A lawsuit only portrays one side of the story. No criminal charges have been filed as of Friday June 27.
PROVO, Utah (ABC4) — Attorneys for BYU quarterback Jake Retzlaff filed his response to the civil lawsuit that accused him of sexual assault. He denied the allegations in the lawsuit, claimed that the sex was consensual, and claimed that the suit was filed in order to “extort” money from him.
The lawsuit was filed on May 21 and claimed that Retzlaff, 22, sexually assaulted the victim, identified only as Jane Doe, when they met in November 2023. Provo Police Department reportedly tried to investigate the claims of sexual assault for nearly three weeks, but police claimed that the victim refused to identify her attacker.
Friday, June 27, Retzlaff’s attorneys filed his response to the lawsuit, in which he largely denied every allegation in Jane Doe’s original complaint.
The complaint alleged that Retzlaff and the victim began talking on social media a month before they decided to meet in person, when the victim visited Retzlaff at his apartment in Provo. In his response, Retzlaff admits that he did text the victim and she came to his apartment to “play video games that evening and sleep over.”

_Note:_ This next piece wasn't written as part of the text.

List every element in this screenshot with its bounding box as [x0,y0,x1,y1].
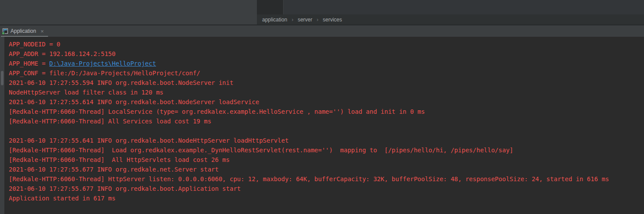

According to Doe’s complaint, they began to kiss, but Doe didn’t want to do anything more, and that’s when Retzlaff began to touch her inappropriately. She attempted to de-escalate, but the complaint alleged that she “was scared and felt like she could not get away.” The lawsuit stated that Retzlaff became angry, shouted at her, and prevented her from leaving the apartment, and that he later sexually assaulted her.
Retzlaff’s response “specifically and categorically denies each and every and all allegations” that he was violent with Jane Doe or sexually assaulted her. He claimed that they had a “pleasant and entirely consensual evening together” and a “normal evening of consensual sexual interaction that was uneventful but pleasant.”
Retzlaff also claimed that one of Doe’s friends and several of his teammates were present for part of the night, and that none of them “saw or heard anything unpleasant or coercive.” He alleged that he and Jane Doe continued to exchange “friendly and flirty” texts and direct messages after that night.
The response also claimed that Jane Doe only filed the lawsuit in order to get money from Retzlaff after he was publicly identified as an NFL draft prospect, stating that they had no contact after their encounter, until Retzlaff was an NFL draft prospect, when she “made her first ever claim of rape linked to a large monetary demand by Mr. Retzlaff.”
The response further alleged that Jane Doe identified her assailant to the Provo Police, not as Retzlaff, but as a childhood friend from Salt Lake City and that she also had sexual interactions with University of Utah football players around the same time. Retzlaff alleged that she decided to accuse him of rape instead of one of the other football players because they were not draft prospects and “not a viable target for payment.”